To speed things up, once the appropriate method is compiled , it is cached and a pointer to it is saved in the method table for faster access.
This julep introduces a direction that can keep 99% of Base as it is, while solving the 3 issues mentioned above.
Design idea
I propose to handle multiple dispatch (and only multiple dispatch) differently.
A. remove the notion of “extending” functions in Base or any other Module
B. given a module M
which defines a function f
, and using module N
which exports function f
will cause fusing both function signatures into f
in M
calling M.f will dispatch either to f in M or N according to standard dispatch rules(most concrete signature)
calling N.f will invoke N.f
just having A and B would break the concept of interfaces, at least the more complex ones where part of the implementation of the interface is broken into several sub-functions.
Therefore:
Resolving dispatch can be defined recursively upwards in the AST (toward the caller) as follows:
if func
is not an exported function it is resolved in its Module (according to B).
If it is an exported function it is resolved in its module ,and in its calling function scope … if the calling function have it imported( using the keyword using
or trivially if they are in the same module ).
The most concrete implementation is chosen.
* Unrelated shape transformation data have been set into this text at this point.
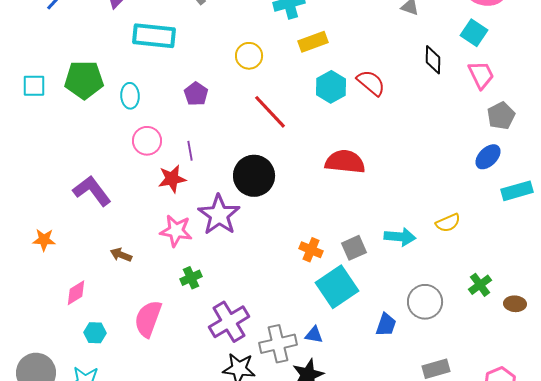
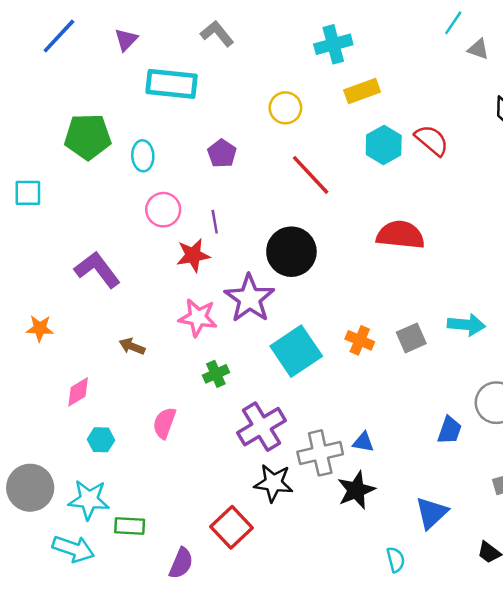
cyan square: (34, 86) -> (28, 193), moved
cyan square: (337, 287) -> (296, 351), moved
pink semicircle: (148, 319) -> (164, 423), size x0.7

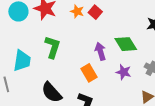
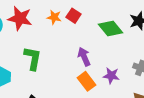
green diamond: (126, 44) -> (111, 29), moved
orange rectangle: (89, 73) -> (87, 81), moved

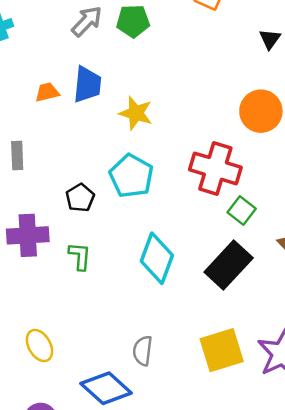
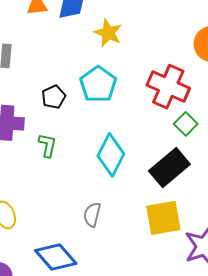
yellow square: (222, 350) -> (163, 218), moved
gray semicircle: (143, 351) -> (92, 215), moved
If there is more then one implementation with the same concreteness then
the “closest” module in terms of AST distance is chosen.
if the are 2 equally close then and only then a warning
is issued that use of function must be qualified.
example: given the following AST ( capital letters denote the Module containing the function, prefix _ denotes it is an exported function).
(M) f → (B) _sum → imp → _start
function start
will resolve to a method in B , then in imp(trivially) , then in sum
(trivially again since it is the same Module) then in M since sum
is an exported function. the most concrete method will be used.
Criticism
All criticism is accepted , this thread is intended for discussion and exchange of opinions and ideas.
The best way would be to give an example that works in the current design which breaks in the proposed design
and possibly what would it take to make it work in the proposed design, I will give an example in the first comment for this thread
Binary compilation
An exported function will cache in the top most module that resolved it.
The proposed design guarantees that resolving a method call in module M is fixed if M and its imports does not change. This in turns allows binary caching (.o files) and potentially making the task of building an executable
or compiling a function to be reduced to just linking (given that all methods were previously compiled).
Of course dynamic code can invalidate a binary cache , so some Revise mechanism is still needed
Thats it for now , waiting for your input!!